What is required - Exclude the pictures, then repeat exactly each line from the one containing "Everything You Need to Know About the Monsoon" to the final line of the records that follow.

────────────────────

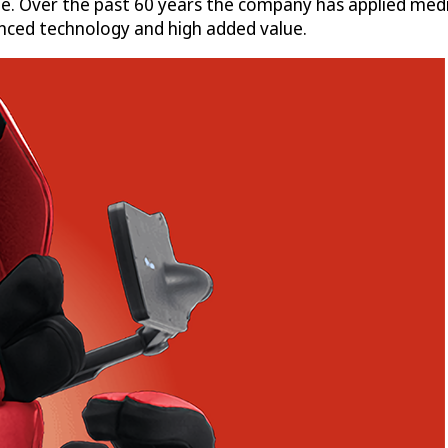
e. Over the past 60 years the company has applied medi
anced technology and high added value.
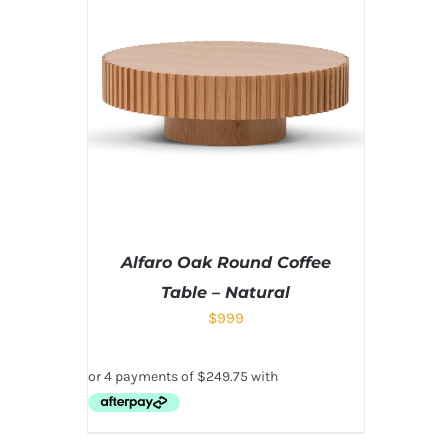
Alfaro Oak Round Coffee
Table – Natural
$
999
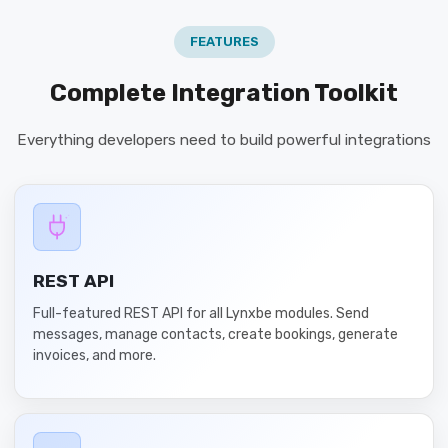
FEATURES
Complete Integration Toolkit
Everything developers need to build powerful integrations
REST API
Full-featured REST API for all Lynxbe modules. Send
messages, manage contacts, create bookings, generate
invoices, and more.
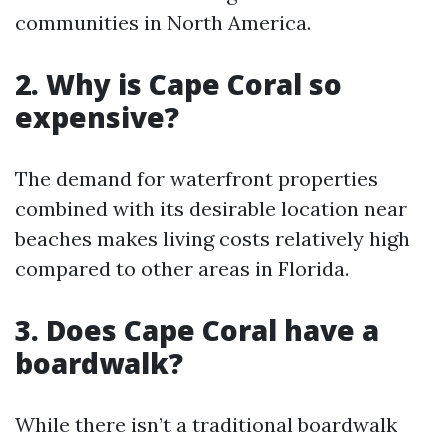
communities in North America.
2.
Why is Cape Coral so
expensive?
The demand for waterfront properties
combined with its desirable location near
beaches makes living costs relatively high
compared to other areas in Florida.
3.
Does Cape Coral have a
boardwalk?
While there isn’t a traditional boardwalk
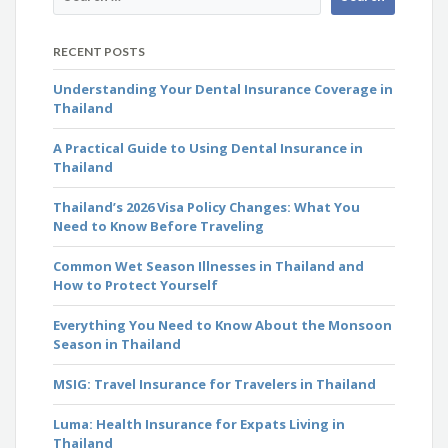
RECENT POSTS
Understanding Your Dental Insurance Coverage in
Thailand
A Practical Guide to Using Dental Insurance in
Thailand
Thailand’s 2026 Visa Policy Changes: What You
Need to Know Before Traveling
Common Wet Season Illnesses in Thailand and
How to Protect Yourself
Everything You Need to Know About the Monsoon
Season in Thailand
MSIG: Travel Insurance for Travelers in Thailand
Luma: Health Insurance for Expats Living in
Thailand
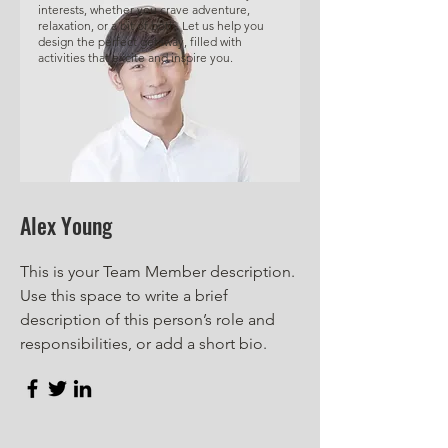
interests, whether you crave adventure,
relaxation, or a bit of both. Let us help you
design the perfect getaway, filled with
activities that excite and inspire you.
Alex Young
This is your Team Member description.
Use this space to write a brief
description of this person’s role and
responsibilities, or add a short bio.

────────────────────

Solution for this problem -
Everything You Need to Know About the Monsoon
Season in Thailand
MSIG: Travel Insurance for Travelers in Thailand
Luma: Health Insurance for Expats Living in
Thailand
interests, whether you crave adventure,
relaxation, or a bit of both. Let us help you
design the perfect getaway, filled with
activities that excite and inspire you.
Alex Young
This is your Team Member description.
Use this space to write a brief
description of this person’s role and
responsibilities, or add a short bio.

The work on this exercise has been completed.